Free speech advocacy group Article 19 pointed out that the bill also "covers search engines explicitly," noting that "the result will be a chilling effect on online freedom of expression in France."

"The law effectively enables the French state to devolve online censorship to the dominant tech companies, who will be expected to act as judge and jury in determining what is 'manifestly illegal' content. The law covers a wide range of content so this is not always going to be a straightforward decision," the group's senior legal officer Gabrielle Guillemin explained.

When large, powerful social media companies censor opinions with which they disagree, they exercise a dangerous power.

However, in an ironic twist, Article 19's executive director Quinn McKew condemned President Donald Trump's Executive Order 13925 of May 28 Preventing Online Censorship noting that Twitter's "fact-checking is not censorship, it is more speech."
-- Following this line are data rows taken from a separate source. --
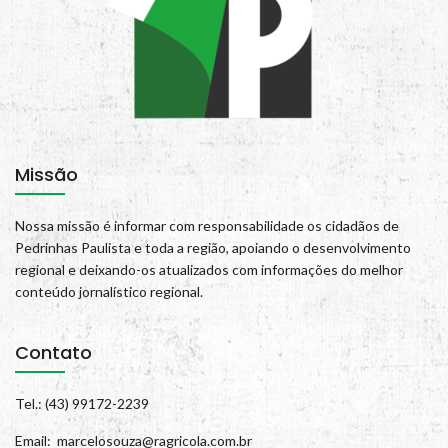
Missão
Nossa missão é informar com responsabilidade os cidadãos de
Pedrinhas Paulista e toda a região, apoiando o desenvolvimento
regional e deixando-os atualizados com informações do melhor
conteúdo jornalístico regional.
Contato
Tel.: (43) 99172-2239
Email: marcelosouza@ragricola.com.br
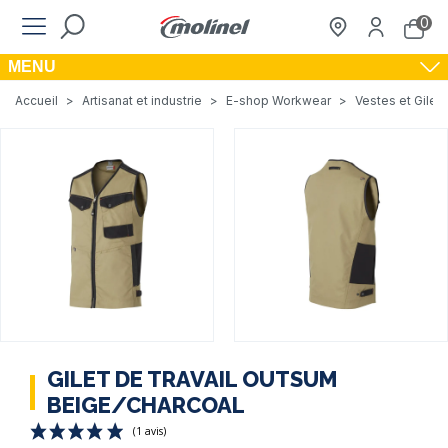
0
MENU
Accueil
>
Artisanat et industrie
>
E-shop Workwear
>
Vestes et Gilets
GILET DE TRAVAIL OUTSUM
BEIGE/CHARCOAL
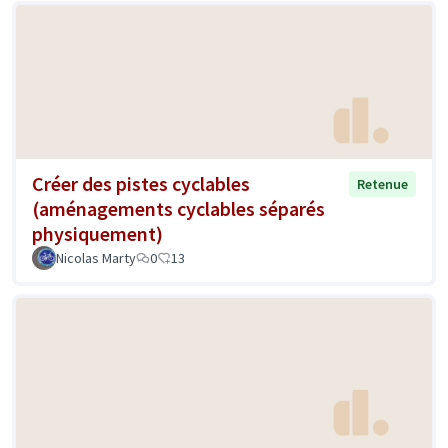
Créer des pistes cyclables
Retenue
(aménagements cyclables séparés
physiquement)
Nicolas Marty
0
13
"When large, powerful social media companies censor opinions with which they disagree, they exercise a dangerous power. They cease functioning as passive bulletin boards and ought to be viewed and treated as content creators," Trump stated in his order.  

The Lutte contre la haine sur internet (law to combat hate on the internet) also hints at censoring other websites that might be determined "racist, anti-Semitic, anti-Muslim, homophobic or sexist." 

Free speech advocates accused the French government and the Assemblée Nationale for exploiting fear over online Wuhan virus misinformation to pass the new law, noting that "one of the flaws of the new French act is that there are no penalties if social media networks wrongly remove content that is later found not to be in violation of any laws or community guidelines."